#### Exercise instructions:
Only the pictures are to be left out; write out the rest of the data exactly.

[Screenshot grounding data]
══════════════════════════════
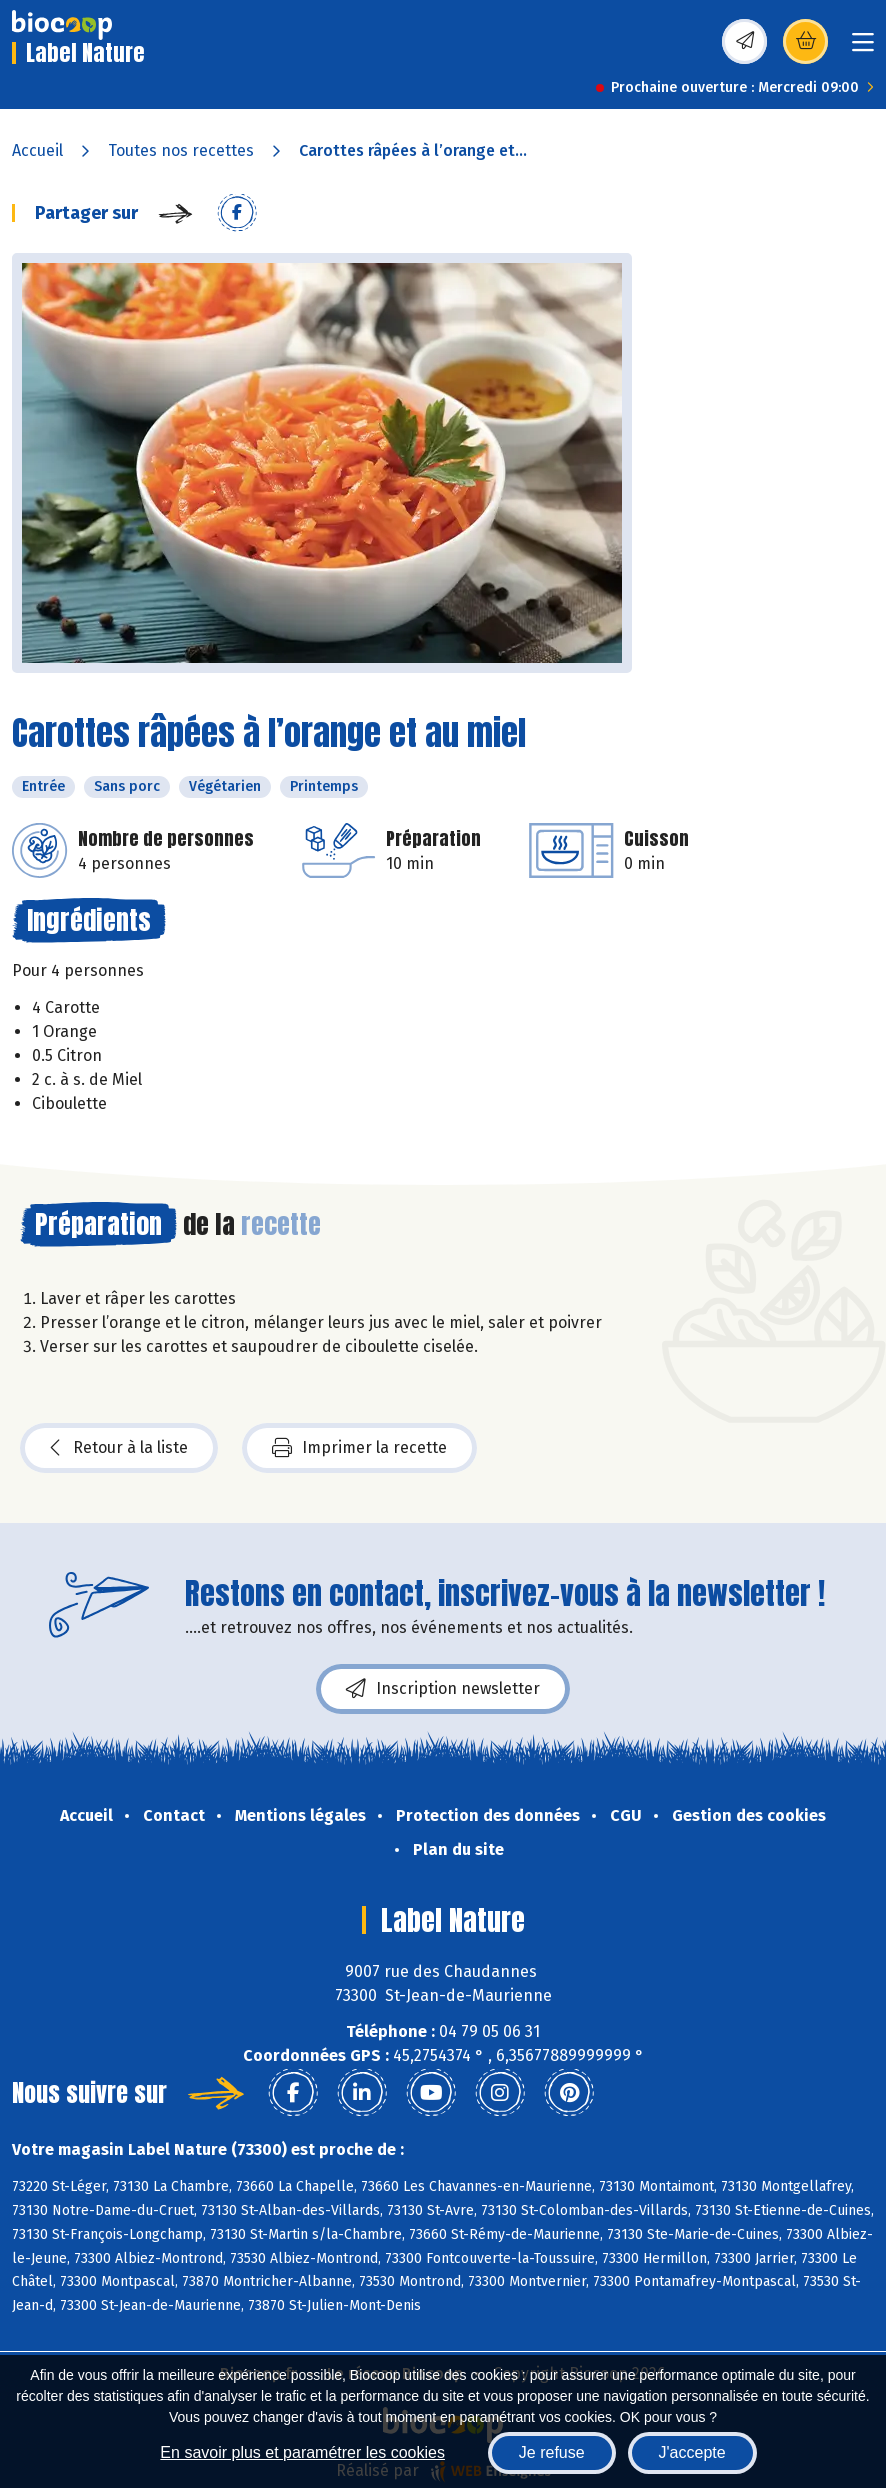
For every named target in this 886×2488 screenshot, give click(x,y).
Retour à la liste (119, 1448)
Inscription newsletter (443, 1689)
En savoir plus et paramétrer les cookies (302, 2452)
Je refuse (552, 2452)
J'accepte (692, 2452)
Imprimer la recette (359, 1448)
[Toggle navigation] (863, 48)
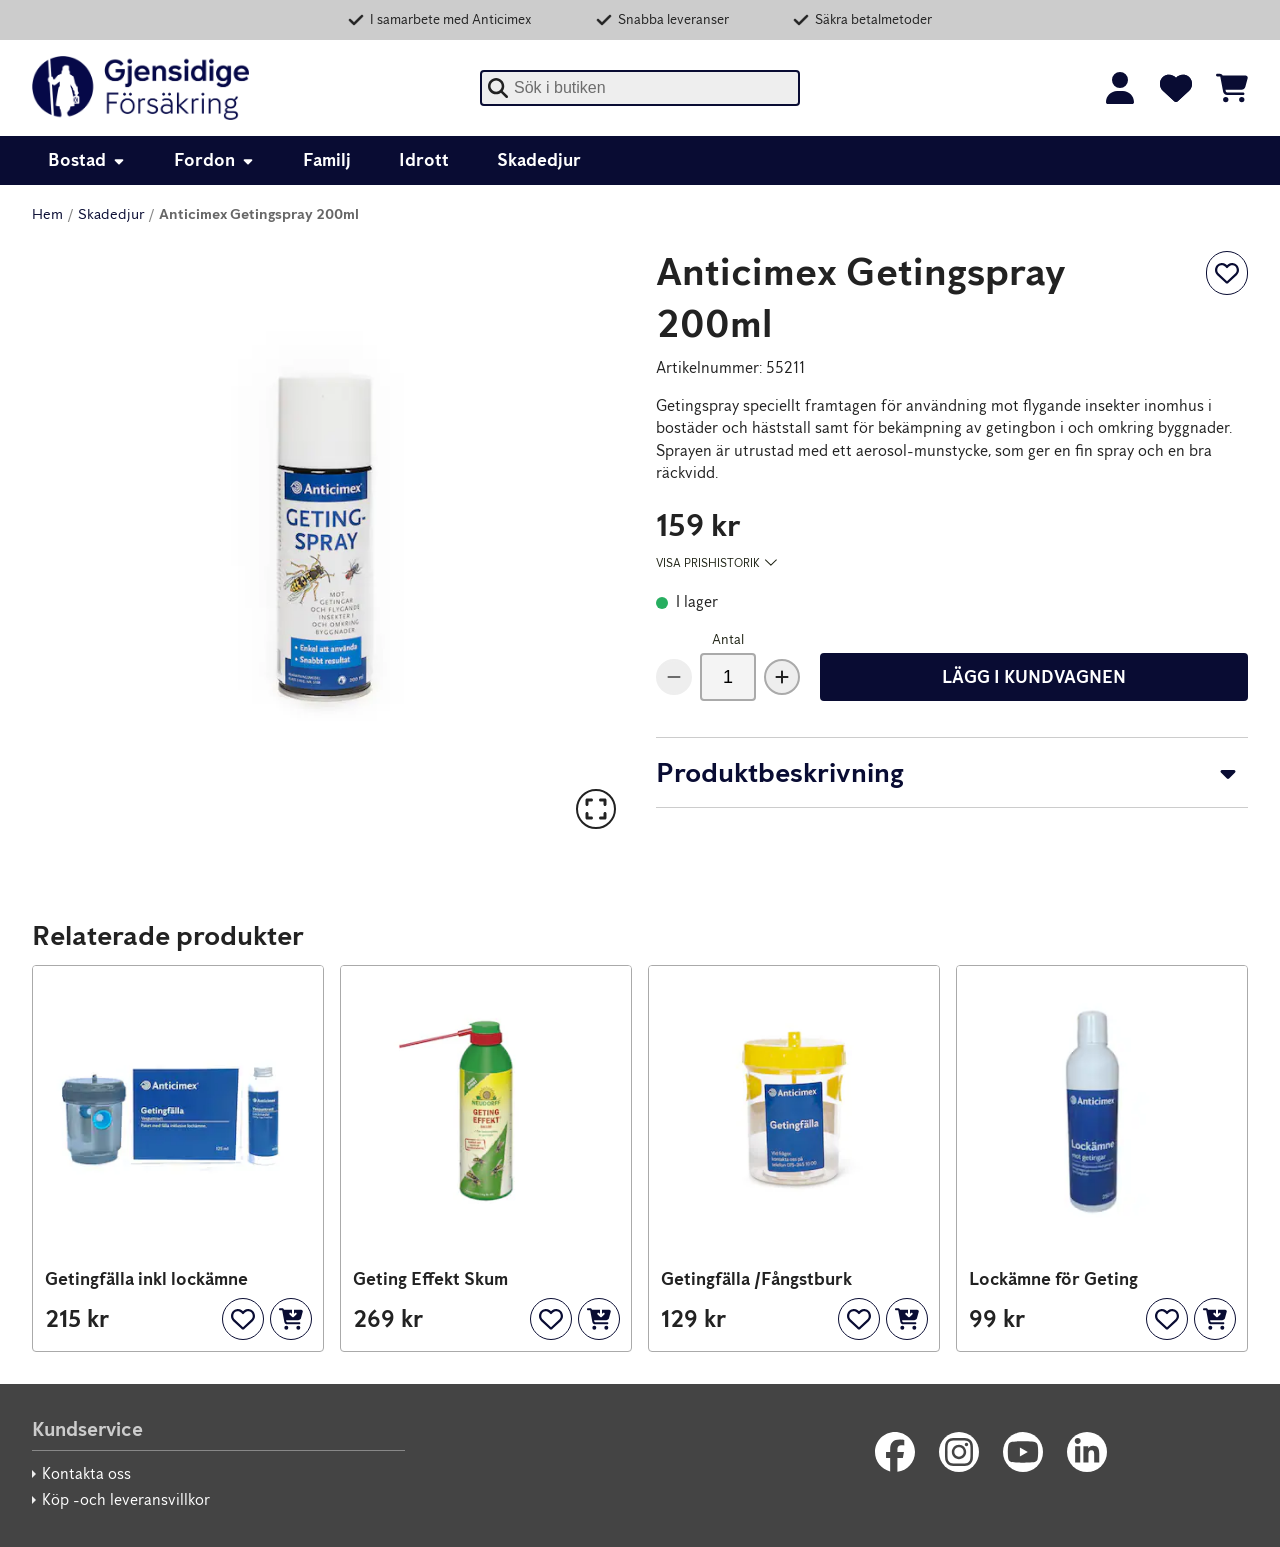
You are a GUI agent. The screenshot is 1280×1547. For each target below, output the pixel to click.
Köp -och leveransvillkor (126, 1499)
══════════════════════════════
#### Exercise response:
For every named target in this 886×2488 screenshot, give click(x,y).
Retour à la liste (119, 1448)
Inscription newsletter (443, 1689)
En savoir plus et paramétrer les cookies (302, 2452)
Je refuse (552, 2452)
J'accepte (692, 2452)
Imprimer la recette (359, 1448)
[Toggle navigation] (863, 48)
You are a GUI agent. The screenshot is 1280×1547. For each target below, output the pixel to click.
Köp -och leveransvillkor (126, 1499)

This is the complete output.